Repeat only the lines below that run from the line with "All rights reserved." to the line with "GoiásFomento adota como", ends included; skip every picture.

** Opening AVAILABLE DATA block **

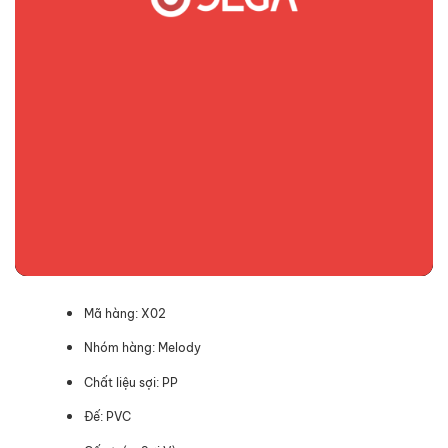
Mã hàng: X02
Nhóm hàng: Melody
Chất liệu sợi: PP
Đế: PVC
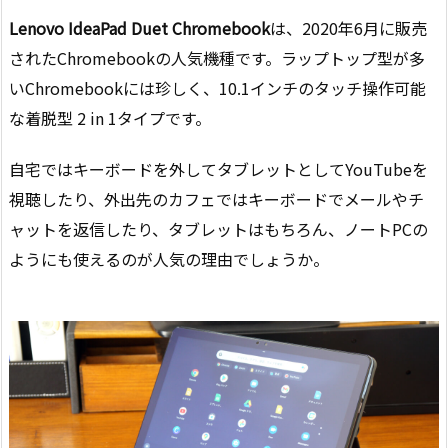
Lenovo IdeaPad Duet Chromebook
は、2020年6月に販売
されたChromebookの人気機種です。ラップトップ型が多
いChromebookには珍しく、10.1インチのタッチ操作可能
な着脱型 2 in 1タイプです。
自宅ではキーボードを外してタブレットとしてYouTubeを
視聴したり、外出先のカフェではキーボードでメールやチ
ャットを返信したり、タブレットはもちろん、ノートPCの
ようにも使えるのが人気の理由でしょうか。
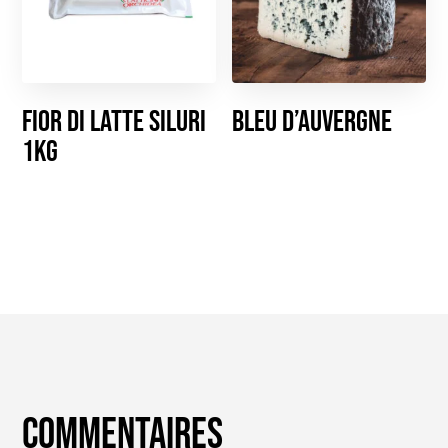
Fior Di Latte Siluri
Bleu d’Auvergne
1kg
Commentaires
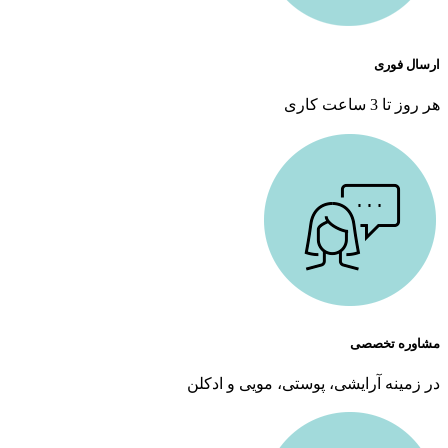
ارسال فوری
هر روز تا 3 ساعت کاری
مشاوره تخصصی
در زمینه آرایشی، پوستی، مویی و ادکلن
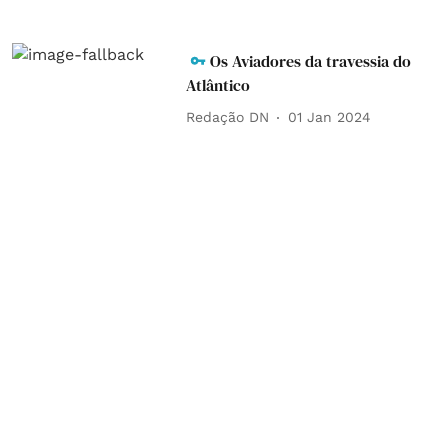
Os Aviadores da travessia do
Atlântico
Redação DN
01 Jan 2024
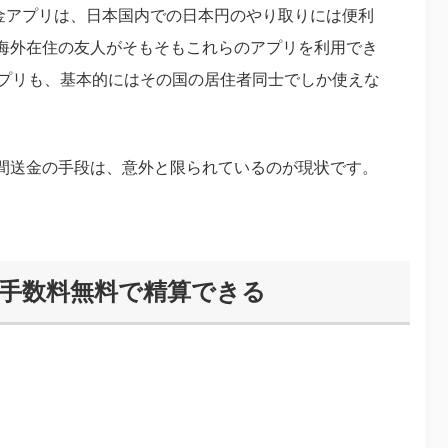
人間送金アプリは、日本国内での日本円のやり取りには便利
海外在住の友人がそもそもこれらのアプリを利用でき
アプリも、基本的にはその国の居住者同士でしか使えな
間送金の手段は、意外と限られているのが現状です。
ら手数料無料で精算できる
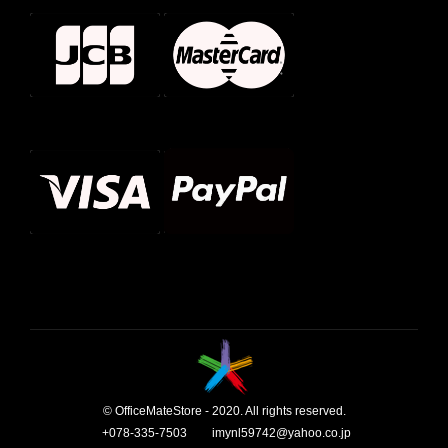
© OfficeMateStore - 2020. All rights reserved.
+078-335-7503
imynl59742@yahoo.co.jp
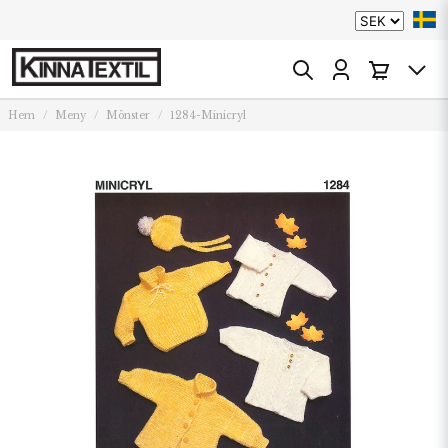
Hem
Meny
Mönster
1284-Minicryl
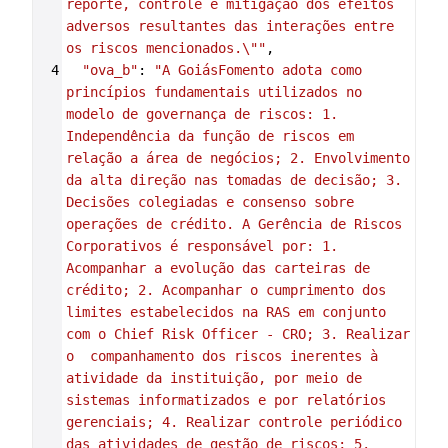
reporte, controle e mitigação dos efeitos 
adversos resultantes das interações entre 
os riscos mencionados.\""
,
4
"ova_b"
: 
"A GoiásFomento adota como 
princípios fundamentais utilizados no 
modelo de governança de riscos: 1. 
Independência da função de riscos em 
relação a área de negócios; 2. Envolvimento 
da alta direção nas tomadas de decisão; 3. 
Decisões colegiadas e consenso sobre 
operações de crédito. A Gerência de Riscos 
Corporativos é responsável por: 1. 
Acompanhar a evolução das carteiras de 
crédito; 2. Acompanhar o cumprimento dos 
limites estabelecidos na RAS em conjunto 
com o Chief Risk Officer - CRO; 3. Realizar 
o  companhamento dos riscos inerentes à 
atividade da instituição, por meio de 
sistemas informatizados e por relatórios 
gerenciais; 4. Realizar controle periódico 
das atividades de gestão de riscos; 5.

** Closing AVAILABLE DATA block **

SOLUTION FOR THIS PROBLEM:
© OfficeMateStore - 2020. All rights reserved.
+078-335-7503
imynl59742@yahoo.co.jp
Hem
Meny
Mönster
1284-Minicryl
reporte, controle e mitigação dos efeitos 
adversos resultantes das interações entre 
os riscos mencionados.\""
,
4
"ova_b"
: 
"A GoiásFomento adota como 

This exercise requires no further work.